Smith tops World Qualifying Series
11 June 2007
Durban surfer Jordy Smith has rocketed to the top of the World Qualifying Series rankings following a fifth-place finish in the R700 000 Sri Lankan Airlines Pro at Pasta Point in the Maldives on Friday.
The 19-year-old star has amassed 10 063 points from his best seven results on the 2007 WQS, more than the surfer who finished in fifth place on the yearend WQS ratings in 2006, which virtually guarantees him a top 15 finish at the end of this year.
The top 15 from the WQS end of year ratings qualify for the elite Foster's Association of Surfing Professionals (ASP) World Championship Tour (WCT) the following year, which is contested by the world's top 45 ranked surfers, and determines the annual undisputed world surfing champion.
Big money winner
Smith has also earned US $32 355 (approximately R230 000) in prize-money in 2007, making him the fifth-highest money winner of all ASP members on both tours. With more
than 10 events, with prize money of R900 000 or more remaining, he can look forward to substantially increasing that figure.

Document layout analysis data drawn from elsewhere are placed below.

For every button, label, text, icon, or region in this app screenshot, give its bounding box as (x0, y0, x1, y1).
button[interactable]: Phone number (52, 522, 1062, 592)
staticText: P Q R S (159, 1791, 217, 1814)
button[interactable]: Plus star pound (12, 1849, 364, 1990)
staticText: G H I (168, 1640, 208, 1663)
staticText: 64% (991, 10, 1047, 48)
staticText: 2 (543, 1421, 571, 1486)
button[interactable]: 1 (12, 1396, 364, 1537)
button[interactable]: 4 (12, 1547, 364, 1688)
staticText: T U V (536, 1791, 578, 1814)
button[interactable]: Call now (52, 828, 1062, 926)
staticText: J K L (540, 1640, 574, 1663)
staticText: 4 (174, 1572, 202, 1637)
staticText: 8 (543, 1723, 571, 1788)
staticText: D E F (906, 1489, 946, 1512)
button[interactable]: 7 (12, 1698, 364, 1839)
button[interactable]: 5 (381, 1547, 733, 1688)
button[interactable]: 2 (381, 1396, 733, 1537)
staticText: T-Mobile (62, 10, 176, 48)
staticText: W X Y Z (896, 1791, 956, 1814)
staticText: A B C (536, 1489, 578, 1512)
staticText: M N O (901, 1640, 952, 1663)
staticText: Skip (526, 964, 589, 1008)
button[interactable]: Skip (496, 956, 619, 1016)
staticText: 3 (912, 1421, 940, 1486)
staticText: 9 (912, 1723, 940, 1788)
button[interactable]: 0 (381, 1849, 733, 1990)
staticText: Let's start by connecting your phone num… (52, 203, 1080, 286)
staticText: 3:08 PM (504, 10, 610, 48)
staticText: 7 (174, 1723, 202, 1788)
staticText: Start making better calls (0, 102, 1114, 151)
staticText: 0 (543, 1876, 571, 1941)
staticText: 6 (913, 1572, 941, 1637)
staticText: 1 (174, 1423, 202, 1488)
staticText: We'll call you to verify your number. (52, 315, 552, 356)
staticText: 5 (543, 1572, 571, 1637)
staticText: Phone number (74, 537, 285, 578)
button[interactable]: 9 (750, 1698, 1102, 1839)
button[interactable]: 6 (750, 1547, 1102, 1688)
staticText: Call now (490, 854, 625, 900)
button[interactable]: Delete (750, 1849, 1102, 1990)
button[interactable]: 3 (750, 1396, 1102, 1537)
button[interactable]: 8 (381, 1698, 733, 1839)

The phenomenally talented teenager has clinched two world titles in the last nine months – the open division of the ISA World Surfing Games in California and the Billabong ASP World Junior Championships in Australia - and was voted South Africa's "Surfer of the Year" for 2006, the first time the award had been bestowed.
He also received the coveted Vans Triple Crown "Rookie of the Year" award in Hawaii in December, where he defeated a number of world class surfers before finishing second behind fellow Billabong team rider Joel Parkinson at Sunset Beach.
Maiden WQS win
Smith ended 2006 ranked twenty-sixth in his rookie year on the WQS, guaranteeing him a top seeding slot for this year. In March, he won his maiden WQS event, the four-star Hot Tuna Pro in Australia.
On his way to fifth place in the Maldives
last week, he defeated two of the last three ASP world junior champions, first eliminating event top seed Adriano de Souza (Brazil, 2003) and then Kekoa Bacalso (Hawaii, 2005), before being beaten by Hawaiian Dustin Barca in the quarter-finals.
East London's Greg Emslie and Durban's David Weare were the next highest placed South Africans in the Maldives, reaching the last 48 of the event and finishing equal twenty-fifth.